EXERCISE OBJECTIVE =
Return all the data exactly, keeping the pictures out.

Saved data entries =
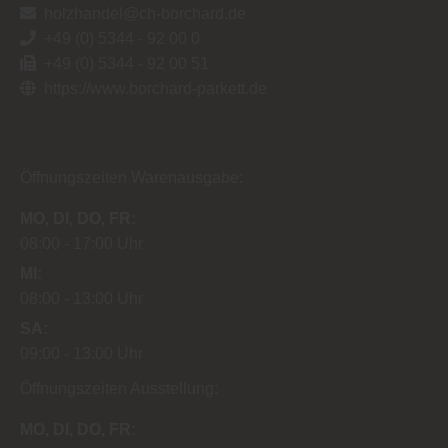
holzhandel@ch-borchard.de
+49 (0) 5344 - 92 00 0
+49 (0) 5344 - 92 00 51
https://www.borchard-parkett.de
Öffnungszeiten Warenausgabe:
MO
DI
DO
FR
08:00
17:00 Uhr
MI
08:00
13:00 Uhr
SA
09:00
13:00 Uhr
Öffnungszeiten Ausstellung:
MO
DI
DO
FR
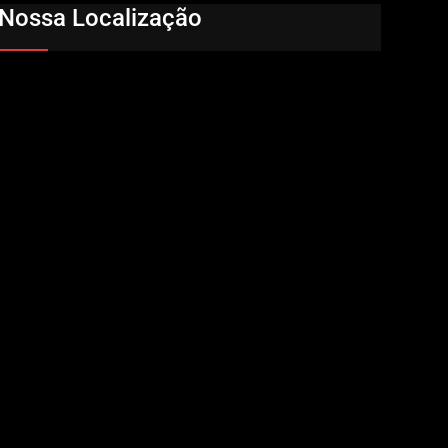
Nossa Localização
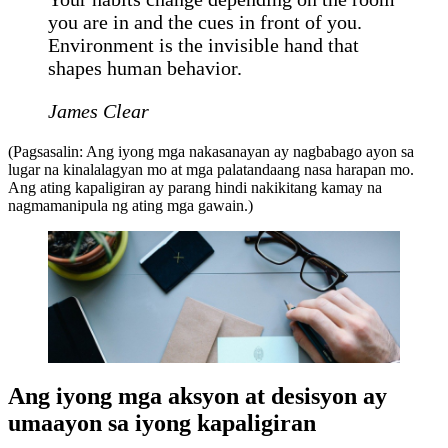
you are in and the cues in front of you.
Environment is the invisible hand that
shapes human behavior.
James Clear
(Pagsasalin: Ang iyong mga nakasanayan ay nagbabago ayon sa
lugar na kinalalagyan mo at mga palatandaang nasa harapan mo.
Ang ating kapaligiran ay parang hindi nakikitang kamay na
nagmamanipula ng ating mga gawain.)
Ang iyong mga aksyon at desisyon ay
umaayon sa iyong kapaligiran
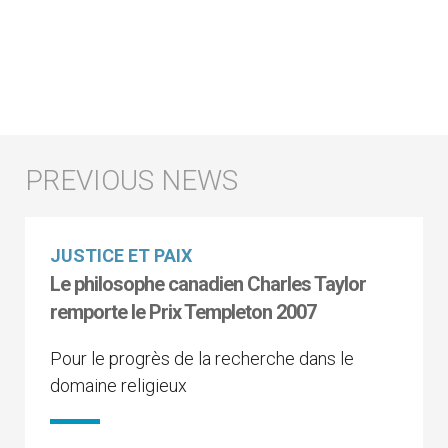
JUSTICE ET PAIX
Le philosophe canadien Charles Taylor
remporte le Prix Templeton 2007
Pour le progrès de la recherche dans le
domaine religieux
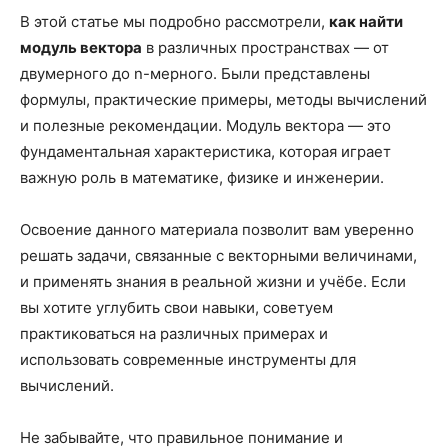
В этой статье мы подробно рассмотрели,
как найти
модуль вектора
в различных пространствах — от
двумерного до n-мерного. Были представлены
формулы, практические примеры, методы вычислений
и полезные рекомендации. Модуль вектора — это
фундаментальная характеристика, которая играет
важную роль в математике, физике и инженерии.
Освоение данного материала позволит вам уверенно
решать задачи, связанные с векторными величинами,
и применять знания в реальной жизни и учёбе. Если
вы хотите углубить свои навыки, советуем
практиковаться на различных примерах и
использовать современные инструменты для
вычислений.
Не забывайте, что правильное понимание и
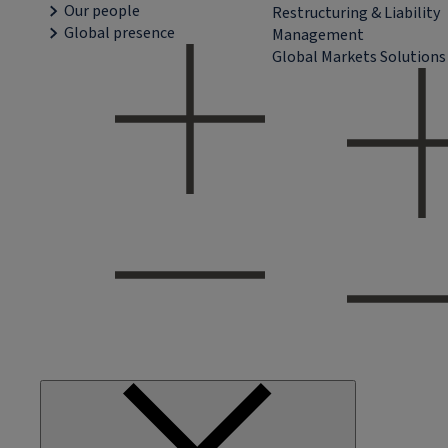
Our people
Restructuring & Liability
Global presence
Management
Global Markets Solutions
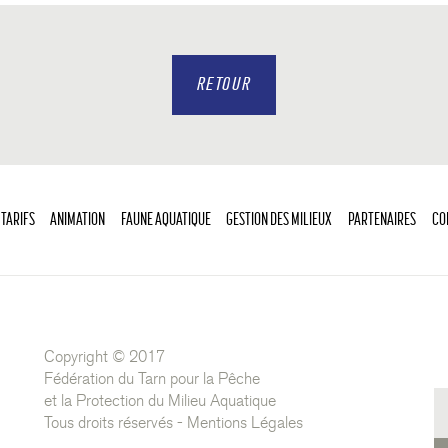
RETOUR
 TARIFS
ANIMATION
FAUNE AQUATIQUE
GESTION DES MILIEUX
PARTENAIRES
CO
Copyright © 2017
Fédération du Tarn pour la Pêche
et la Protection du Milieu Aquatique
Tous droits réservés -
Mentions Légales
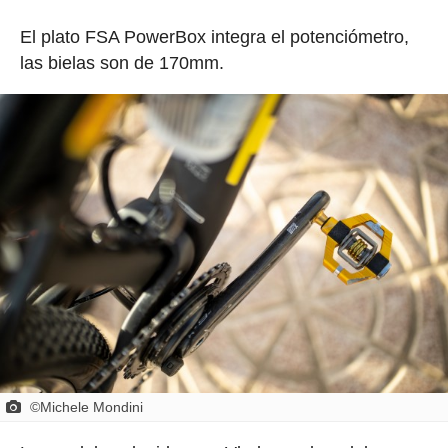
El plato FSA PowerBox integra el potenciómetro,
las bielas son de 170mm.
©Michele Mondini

WRITTEN SOLUTION =
holzhandel@ch-borchard.de
+49 (0) 5344 - 92 00 0
+49 (0) 5344 - 92 00 51
https://www.borchard-parkett.de
Öffnungszeiten Warenausgabe:
MO
DI
DO
FR
08:00
17:00 Uhr
MI
08:00
13:00 Uhr
SA
09:00
13:00 Uhr
Öffnungszeiten Ausstellung:
MO
DI
DO
FR
Nossa Localização
you are in and the cues in front of you.
Environment is the invisible hand that
shapes human behavior.
James Clear
(Pagsasalin: Ang iyong mga nakasanayan ay nagbabago ayon sa
lugar na kinalalagyan mo at mga palatandaang nasa harapan mo.
Ang ating kapaligiran ay parang hindi nakikitang kamay na
nagmamanipula ng ating mga gawain.)
Ang iyong mga aksyon at desisyon ay
umaayon sa iyong kapaligiran
JUSTICE ET PAIX
Le philosophe canadien Charles Taylor
remporte le Prix Templeton 2007
Pour le progrès de la recherche dans le
domaine religieux
В этой статье мы подробно рассмотрели,
как найти
модуль вектора
в различных пространствах — от
двумерного до n-мерного. Были представлены
формулы, практические примеры, методы вычислений
и полезные рекомендации. Модуль вектора — это
фундаментальная характеристика, которая играет
важную роль в математике, физике и инженерии.
Освоение данного материала позволит вам уверенно
решать задачи, связанные с векторными величинами,
и применять знания в реальной жизни и учёбе. Если
вы хотите углубить свои навыки, советуем
практиковаться на различных примерах и
использовать современные инструменты для
вычислений.
Не забывайте, что правильное понимание и
Our people
Restructuring & Liability
Global presence
Management
Global Markets Solutions
RETOUR
 TARIFS
ANIMATION
FAUNE AQUATIQUE
GESTION DES MILIEUX
PARTENAIRES
CO
Copyright © 2017
Fédération du Tarn pour la Pêche
et la Protection du Milieu Aquatique
Tous droits réservés -
Mentions Légales
El plato FSA PowerBox integra el potenciómetro,
las bielas son de 170mm.
©Michele Mondini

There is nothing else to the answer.